→ **GOAL OF THE EXERCISE**:
Below are the entries. Transcribe exactly the lines from the one with "Describe the element at coordinates (77, 16)" through the one with "What do you see at coordinates (147, 1502)", ends included, and leave out all others.

→ **EXTRACTED RECORDS**:
=-=-=
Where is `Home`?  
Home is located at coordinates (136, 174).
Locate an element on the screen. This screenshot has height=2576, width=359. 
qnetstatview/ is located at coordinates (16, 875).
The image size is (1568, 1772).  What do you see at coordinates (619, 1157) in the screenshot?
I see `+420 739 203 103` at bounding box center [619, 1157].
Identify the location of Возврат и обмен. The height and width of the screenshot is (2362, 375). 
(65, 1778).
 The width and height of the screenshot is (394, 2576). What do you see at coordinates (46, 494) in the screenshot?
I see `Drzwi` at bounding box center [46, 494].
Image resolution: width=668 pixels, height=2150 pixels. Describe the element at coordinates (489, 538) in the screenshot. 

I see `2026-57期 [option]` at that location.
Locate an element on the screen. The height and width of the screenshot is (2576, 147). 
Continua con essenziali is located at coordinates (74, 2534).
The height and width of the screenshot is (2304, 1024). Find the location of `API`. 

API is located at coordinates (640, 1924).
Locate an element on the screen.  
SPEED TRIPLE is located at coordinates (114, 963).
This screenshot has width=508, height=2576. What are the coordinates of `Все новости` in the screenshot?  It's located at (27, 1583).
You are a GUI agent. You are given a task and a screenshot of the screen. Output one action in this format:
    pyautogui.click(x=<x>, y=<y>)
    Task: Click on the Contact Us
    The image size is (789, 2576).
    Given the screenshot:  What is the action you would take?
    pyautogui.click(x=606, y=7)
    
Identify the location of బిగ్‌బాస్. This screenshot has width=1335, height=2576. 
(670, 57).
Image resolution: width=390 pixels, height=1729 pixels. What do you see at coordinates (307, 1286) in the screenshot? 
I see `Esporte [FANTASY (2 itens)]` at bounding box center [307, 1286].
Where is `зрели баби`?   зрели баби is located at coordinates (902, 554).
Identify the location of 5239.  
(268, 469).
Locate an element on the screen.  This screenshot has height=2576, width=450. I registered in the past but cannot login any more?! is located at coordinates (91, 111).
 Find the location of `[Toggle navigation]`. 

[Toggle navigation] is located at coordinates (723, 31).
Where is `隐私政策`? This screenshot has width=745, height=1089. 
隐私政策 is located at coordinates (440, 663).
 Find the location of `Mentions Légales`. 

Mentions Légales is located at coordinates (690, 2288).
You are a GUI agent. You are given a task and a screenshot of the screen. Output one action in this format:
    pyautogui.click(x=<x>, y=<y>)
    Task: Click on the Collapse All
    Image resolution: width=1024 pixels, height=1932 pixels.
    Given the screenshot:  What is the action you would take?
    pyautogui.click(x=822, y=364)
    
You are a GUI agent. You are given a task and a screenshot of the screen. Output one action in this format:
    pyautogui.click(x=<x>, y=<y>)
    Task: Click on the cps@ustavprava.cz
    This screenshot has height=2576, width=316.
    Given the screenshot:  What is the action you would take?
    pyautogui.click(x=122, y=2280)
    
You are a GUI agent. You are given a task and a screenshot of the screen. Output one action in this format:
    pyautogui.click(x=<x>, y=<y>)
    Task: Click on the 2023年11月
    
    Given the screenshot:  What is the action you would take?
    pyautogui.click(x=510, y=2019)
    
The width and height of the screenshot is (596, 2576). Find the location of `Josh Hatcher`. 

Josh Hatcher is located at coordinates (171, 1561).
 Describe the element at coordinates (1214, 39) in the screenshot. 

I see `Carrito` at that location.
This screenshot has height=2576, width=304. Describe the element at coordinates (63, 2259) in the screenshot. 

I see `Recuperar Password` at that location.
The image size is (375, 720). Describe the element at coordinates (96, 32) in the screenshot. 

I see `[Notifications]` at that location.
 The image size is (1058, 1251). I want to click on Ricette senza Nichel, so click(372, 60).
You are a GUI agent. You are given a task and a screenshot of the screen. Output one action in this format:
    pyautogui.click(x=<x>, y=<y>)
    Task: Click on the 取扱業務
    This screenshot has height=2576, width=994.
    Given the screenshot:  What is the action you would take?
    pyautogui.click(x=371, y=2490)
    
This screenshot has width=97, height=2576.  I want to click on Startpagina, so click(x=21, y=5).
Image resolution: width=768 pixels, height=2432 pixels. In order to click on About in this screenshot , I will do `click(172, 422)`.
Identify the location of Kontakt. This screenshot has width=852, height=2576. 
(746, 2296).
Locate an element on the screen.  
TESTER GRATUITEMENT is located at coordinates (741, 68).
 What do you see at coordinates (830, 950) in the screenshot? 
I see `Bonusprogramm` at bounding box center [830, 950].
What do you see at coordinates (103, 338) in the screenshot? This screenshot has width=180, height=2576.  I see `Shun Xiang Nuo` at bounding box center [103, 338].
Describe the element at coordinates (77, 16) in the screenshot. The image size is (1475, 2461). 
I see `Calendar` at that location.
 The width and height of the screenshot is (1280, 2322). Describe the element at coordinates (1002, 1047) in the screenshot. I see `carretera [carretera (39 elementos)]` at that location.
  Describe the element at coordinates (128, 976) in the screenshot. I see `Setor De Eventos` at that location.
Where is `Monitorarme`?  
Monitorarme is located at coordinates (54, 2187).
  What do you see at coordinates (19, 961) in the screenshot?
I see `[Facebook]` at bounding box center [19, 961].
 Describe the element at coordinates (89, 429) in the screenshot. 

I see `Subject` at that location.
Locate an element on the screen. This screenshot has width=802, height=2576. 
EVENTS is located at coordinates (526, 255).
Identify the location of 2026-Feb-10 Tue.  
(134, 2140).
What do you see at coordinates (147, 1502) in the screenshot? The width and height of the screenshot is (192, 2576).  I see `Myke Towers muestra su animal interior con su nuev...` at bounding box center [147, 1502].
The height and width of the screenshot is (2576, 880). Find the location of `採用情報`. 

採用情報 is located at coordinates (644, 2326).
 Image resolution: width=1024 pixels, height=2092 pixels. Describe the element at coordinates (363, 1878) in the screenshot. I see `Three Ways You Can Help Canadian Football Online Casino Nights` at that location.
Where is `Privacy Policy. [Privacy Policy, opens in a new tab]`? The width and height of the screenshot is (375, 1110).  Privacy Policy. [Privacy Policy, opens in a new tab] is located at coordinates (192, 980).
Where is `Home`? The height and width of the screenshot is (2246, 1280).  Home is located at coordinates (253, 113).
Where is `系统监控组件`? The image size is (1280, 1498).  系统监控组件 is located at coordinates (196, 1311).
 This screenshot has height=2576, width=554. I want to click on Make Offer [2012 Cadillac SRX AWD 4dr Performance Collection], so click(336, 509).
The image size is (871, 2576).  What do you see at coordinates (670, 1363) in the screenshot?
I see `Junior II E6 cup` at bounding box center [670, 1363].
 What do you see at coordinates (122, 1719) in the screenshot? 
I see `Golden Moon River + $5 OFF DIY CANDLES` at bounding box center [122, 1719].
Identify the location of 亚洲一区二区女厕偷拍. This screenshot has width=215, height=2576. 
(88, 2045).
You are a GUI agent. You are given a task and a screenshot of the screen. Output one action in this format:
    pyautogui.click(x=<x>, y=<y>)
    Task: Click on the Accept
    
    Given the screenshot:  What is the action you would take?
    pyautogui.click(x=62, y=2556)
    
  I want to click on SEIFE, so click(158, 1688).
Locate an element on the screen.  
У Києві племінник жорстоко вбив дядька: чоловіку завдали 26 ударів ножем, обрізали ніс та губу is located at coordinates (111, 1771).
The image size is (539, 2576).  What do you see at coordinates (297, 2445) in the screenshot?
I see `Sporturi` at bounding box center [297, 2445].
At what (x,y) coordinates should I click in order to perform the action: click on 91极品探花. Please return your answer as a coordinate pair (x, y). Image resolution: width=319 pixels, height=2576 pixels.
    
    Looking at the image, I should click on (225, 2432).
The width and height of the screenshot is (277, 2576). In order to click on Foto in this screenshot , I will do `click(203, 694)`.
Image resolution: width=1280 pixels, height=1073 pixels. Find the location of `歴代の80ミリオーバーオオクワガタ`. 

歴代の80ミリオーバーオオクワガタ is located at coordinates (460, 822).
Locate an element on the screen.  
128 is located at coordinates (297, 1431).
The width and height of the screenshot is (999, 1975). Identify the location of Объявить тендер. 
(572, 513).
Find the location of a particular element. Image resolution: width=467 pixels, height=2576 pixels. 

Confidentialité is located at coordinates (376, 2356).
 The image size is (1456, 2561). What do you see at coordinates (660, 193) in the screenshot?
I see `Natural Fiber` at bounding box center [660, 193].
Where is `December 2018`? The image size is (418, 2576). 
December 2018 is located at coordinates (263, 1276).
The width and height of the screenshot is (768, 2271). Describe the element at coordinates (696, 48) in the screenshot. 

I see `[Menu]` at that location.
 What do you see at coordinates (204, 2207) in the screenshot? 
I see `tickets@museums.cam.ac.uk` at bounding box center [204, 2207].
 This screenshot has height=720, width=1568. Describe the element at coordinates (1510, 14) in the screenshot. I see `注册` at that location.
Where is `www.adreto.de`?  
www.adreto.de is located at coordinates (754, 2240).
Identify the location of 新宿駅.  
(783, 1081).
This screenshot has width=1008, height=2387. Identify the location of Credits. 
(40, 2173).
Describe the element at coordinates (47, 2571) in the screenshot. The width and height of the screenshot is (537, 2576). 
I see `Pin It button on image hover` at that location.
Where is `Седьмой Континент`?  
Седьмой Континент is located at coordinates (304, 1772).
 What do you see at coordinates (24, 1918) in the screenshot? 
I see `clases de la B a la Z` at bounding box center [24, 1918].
=-=-=
→ **OUTPUT FOR THIS TASK**:
Describe the element at coordinates (77, 16) in the screenshot. The image size is (1475, 2461). 
I see `Calendar` at that location.
 The width and height of the screenshot is (1280, 2322). Describe the element at coordinates (1002, 1047) in the screenshot. I see `carretera [carretera (39 elementos)]` at that location.
  Describe the element at coordinates (128, 976) in the screenshot. I see `Setor De Eventos` at that location.
Where is `Monitorarme`?  
Monitorarme is located at coordinates (54, 2187).
  What do you see at coordinates (19, 961) in the screenshot?
I see `[Facebook]` at bounding box center [19, 961].
 Describe the element at coordinates (89, 429) in the screenshot. 

I see `Subject` at that location.
Locate an element on the screen. This screenshot has width=802, height=2576. 
EVENTS is located at coordinates (526, 255).
Identify the location of 2026-Feb-10 Tue.  
(134, 2140).
What do you see at coordinates (147, 1502) in the screenshot? The width and height of the screenshot is (192, 2576).  I see `Myke Towers muestra su animal interior con su nuev...` at bounding box center [147, 1502].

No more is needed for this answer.